Regarding internal medicine treatment, the Japanese guidelines mention only EVL and BT using an SB tube for ruptured esophageal varices. In contrast, the AASLD and Baveno VII guidelines list multiple treatment options, such as EVL, SEMS, BT, and ETA. In a setting where IVR or surgical intervention is not feasible, medical treatment becomes essential, highlighting the need to explore and validate various therapeutic approaches.

In the summary of difficult endoscopic treatment cases, earlier reports frequently described the use of esophageal transection and TIPS for emergency hemostasis. However, more recent reports highlight the increasing use of PSE and PTO.

For elective cases, pipeline esophageal varices and well-developed paraesophageal veins were commonly observed. In these cases, a combination of IVR and endoscopic treatment, such as PSE and TIO, has been frequently reported.

A comparison of the guidelines from Japan, Europe, and the United States revealed differences in the recommended treatments for esophageal varices.

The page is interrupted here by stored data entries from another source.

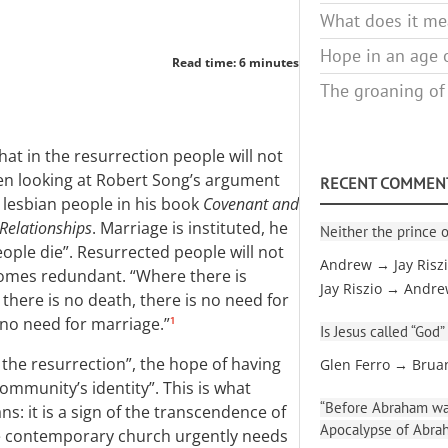
What does it mea
Hope in an age o
Read time: 6 minutes
The groaning of
hat in the resurrection people will not
een looking at Robert Song’s argument
RECENT COMMEN
 lesbian people in his book
Covenant and
Relationships
. Marriage is instituted, he
Neither the prince o
eople die”. Resurrected people will not
Andrew → Jay Risz
ecomes redundant. “Where there is
Jay Riszio → Andr
 there is no death, there is no need for
s no need for marriage.”
1
Is Jesus called “God”
 the resurrection”, the hope of having
Glen Ferro → Brua
community’s identity”. This is what
“Before Abraham was
s: it is a sign of the transcendence of
Apocalypse of Abra
e contemporary church urgently needs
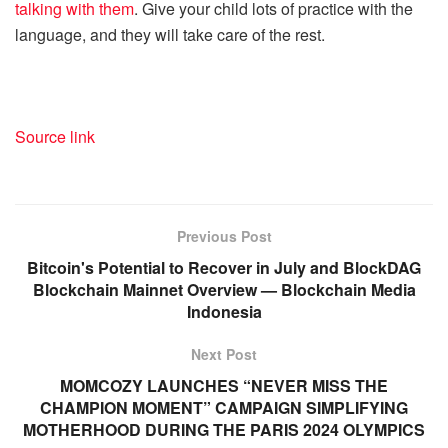
talking with them
. Give your child lots of practice with the
language, and they will take care of the rest.
Source link
Previous Post
Bitcoin's Potential to Recover in July and BlockDAG
Blockchain Mainnet Overview — Blockchain Media
Indonesia
Next Post
MOMCOZY LAUNCHES “NEVER MISS THE
CHAMPION MOMENT” CAMPAIGN SIMPLIFYING
MOTHERHOOD DURING THE PARIS 2024 OLYMPICS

By referring to international guidelines and reports on difficult-to-treat cases, multidisciplinary cooperation can be enhanced to improve outcomes in challenging cases.

Conflicts of Interest

The authors declare no conflicts of interest.

Ethics Statement

Registry and Registration Number: This retrospective study was approved by the Ethics Review Committee of Yamagata University School of Medicine (Approval number: 2019–316).

Consent

All patients provided informed consent for the use of their clinical information for research.